Influences: Art, Optics and Astrology in the Italian Renaissance
This fascinating book by art historian Mary Quinlan-McGrath sets out to explore the hitherto underestimated significance of astrological symbolism with regard to the artwork of the early Italian Renaissance. The author examines why so many of the era’s greatest frescoes were purposely designed to include astronomical images and their association with the theory that human exposure to planetary rays resulted in significant health benefits to both mind and body.
Quinlan-McGrath is successful in making a complex topic accessible to all, skillfully weaving together the different strands of astrology, theology, astronomy and science into a coherent whole.
Machiavelli in Love
During the course of his long academic career, Guido Ruggiero has acquired a well-earned reputation for his unerring ability to uncover insights into the social conventions and politics of Renaissance Italy through his forensic approach to archival research. In Machiavelli in Love, the US historian utilizes similar techniques to produce a compelling study of love, sex and society during the Renaissance era.
At the center of his book is the 15th-century political thinker Niccolo Machiavelli, whose name has become a byword in the English language for amoral and unscrupulous behavior. Ruggiero sets out to discover just what Machiavelli’s own letters and literary work reveal about his sense of self and sexual identity and comes up with a challenging reinterpretation of one of Renaissance Italy’s most intriguing figures.
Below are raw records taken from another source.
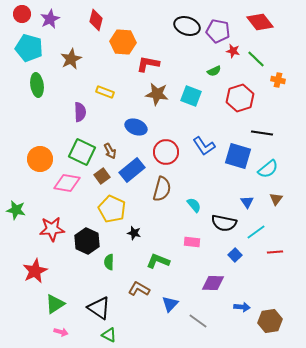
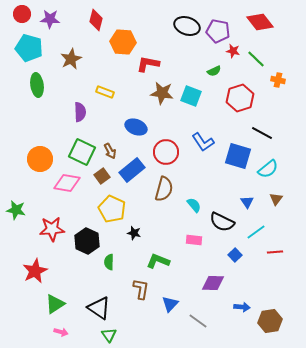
purple star at (50, 19): rotated 30 degrees clockwise
brown star at (157, 94): moved 5 px right, 1 px up
black line at (262, 133): rotated 20 degrees clockwise
blue L-shape at (204, 146): moved 1 px left, 4 px up
brown semicircle at (162, 189): moved 2 px right
black semicircle at (224, 223): moved 2 px left, 1 px up; rotated 15 degrees clockwise
pink rectangle at (192, 242): moved 2 px right, 2 px up
brown L-shape at (139, 289): moved 2 px right; rotated 70 degrees clockwise
green triangle at (109, 335): rotated 28 degrees clockwise
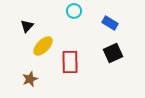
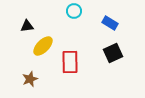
black triangle: rotated 40 degrees clockwise
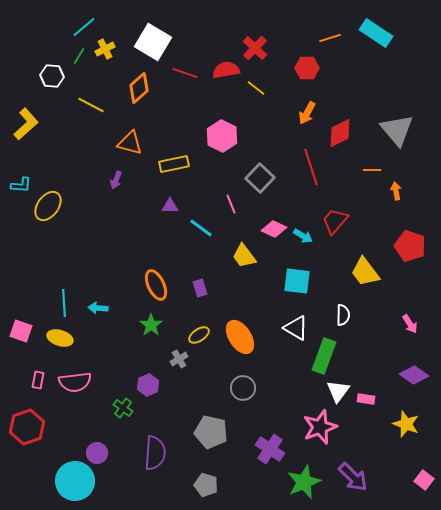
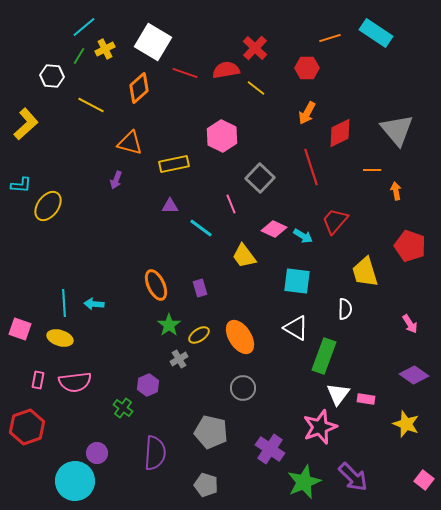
yellow trapezoid at (365, 272): rotated 20 degrees clockwise
cyan arrow at (98, 308): moved 4 px left, 4 px up
white semicircle at (343, 315): moved 2 px right, 6 px up
green star at (151, 325): moved 18 px right
pink square at (21, 331): moved 1 px left, 2 px up
white triangle at (338, 391): moved 3 px down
The Borgias and Their Enemies, 1431–1519
Nowhere is the dark side of the Renaissance era more exemplified than in the story of the Borgia family, whose name has become a byword for the abuse of political power on a grand scale. In The Borgias and Their Enemies, Christopher Hibbert provides a compelling account of the exploits of some of the family’s most infamous members including Rodrigo Borgia (better known to history as Pope Alexander VI) and two of his offspring, Lucrezia and Cesare. Hibbert’s “simply unputdownable” (New York Times Book Review) portrayal of the Borgia family is rich in detail and vividly brings their era to life.
The Tigress of Forli
In The Tigress of Forli, Elizabeth Lev has trawled the archives to produce a nuanced and rich portrait of the complex, and often misunderstood, Caterina Riario Sforza. One of the Renaissance era’s most remarkable women, Caterina’s father and first two husbands were all assassinated, but she fearlessly took on her enemies, ruling her lands with an iron will and showing little mercy to those who opposed her. She eventually married into the influential de Medici family, before being widowed again and falling foul of the infamous Cesare Borgia.
Lev’s biography has won praise as “an inspiring tale of the courage and fortitude of an enigmatic and indomitable woman” (Kirkus Reviews).
Religious Authority in the Spanish Renaissance
In this fascinating account of events surrounding the Spanish Inquisition, US historian, Lu Ann Homza, delves deep into the motivation of its participants through detailed analysis of surviving documentary evidence from the time. The author adopts a pleasingly nuanced approach to the subject, as she sets out to challenge some of the preconceived attitudes relating to this controversial period in Spanish history. In so doing, Homza has produced “a penetrating and convincing work of revisionist history” (Bibliotheque d’Humanisme et Renaissance).
The Art of Renaissance Warfare
The Art of Renaissance Warfare charts the evolution in weaponry and military strategy during the period from the fall of Constantinople in 1453 to the start of the Thirty Years' War in 1618. Focusing on the experiences of the mounted warriors, or knights, who played a central role on the battlefields, Stephen Turnbull’s informative account of the advances made in military warfare during the Renaissance period is a must-read for scholars and non-academics alike.